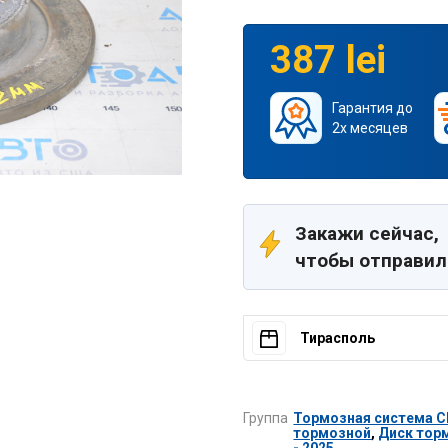
387 lei
Гарантия до
2х месяцев
Закажи сейчас,
чтобы отправил
Тирасполь
Группа
Тормозная система Che
тормозной
,
Диск торм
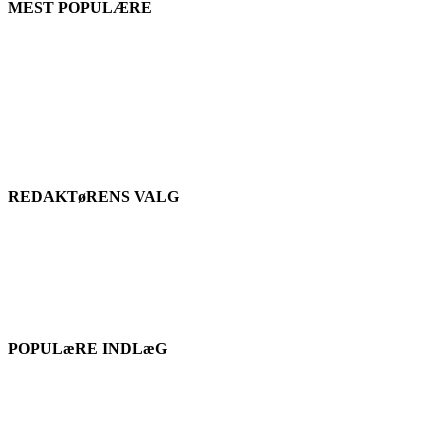
MEST POPULÆRE
REDAKTøRENS VALG
POPULæRE INDLæG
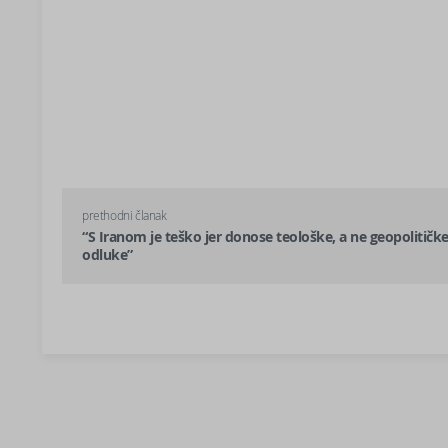
prethodni članak
“S Iranom je teško jer donose teološke, a ne geopolitičk
odluke”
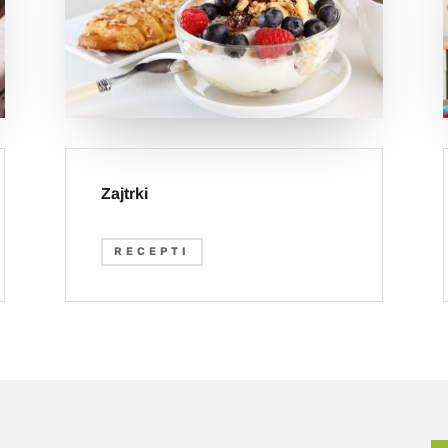
Zajtrki
RECEPTI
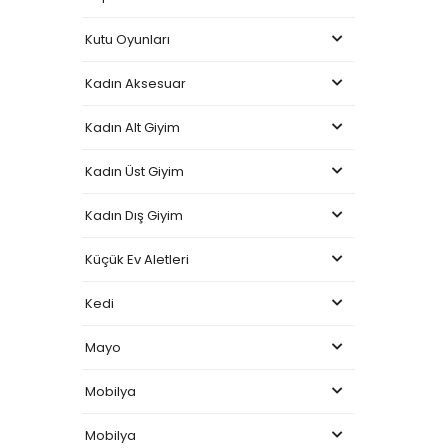
Kutu Oyunları
Kadın Aksesuar
Kadın Alt Giyim
Kadın Üst Giyim
Kadın Dış Giyim
Küçük Ev Aletleri
Kedi
Mayo
Mobilya
Mobilya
--- --- ---
Consider the entries above and return each line with the string "Kadın".

Kadın Aksesuar
Kadın Alt Giyim
Kadın Üst Giyim
Kadın Dış Giyim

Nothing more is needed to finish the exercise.